Work required:
Return the data verbatim, without pictures.

Start of Available data

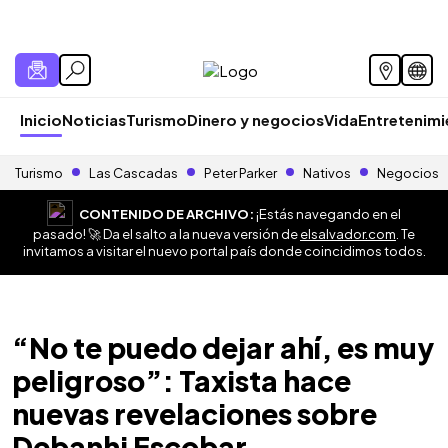
Inicio
Noticias
Turismo
Dinero y negocios
Vida
Entretenim
Turismo
Las Cascadas
Peter Parker
Nativos
Negocios
CONTENIDO DE ARCHIVO:
¡Estás navegando en el
pasado! 🚀 Da el salto a la nueva versión de
elsalvador.com
. Te
invitamos a visitar el nuevo portal país donde coincidimos todos.
“No te puedo dejar ahí, es muy
peligroso”: Taxista hace
nuevas revelaciones sobre
Debanhi Escobar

End of Available data

Output for this exercise:
Inicio
Noticias
Turismo
Dinero y negocios
Vida
Entretenim
Turismo
Las Cascadas
Peter Parker
Nativos
Negocios
CONTENIDO DE ARCHIVO:
¡Estás navegando en el
pasado! 🚀 Da el salto a la nueva versión de
elsalvador.com
. Te
invitamos a visitar el nuevo portal país donde coincidimos todos.
“No te puedo dejar ahí, es muy
peligroso”: Taxista hace
nuevas revelaciones sobre
Debanhi Escobar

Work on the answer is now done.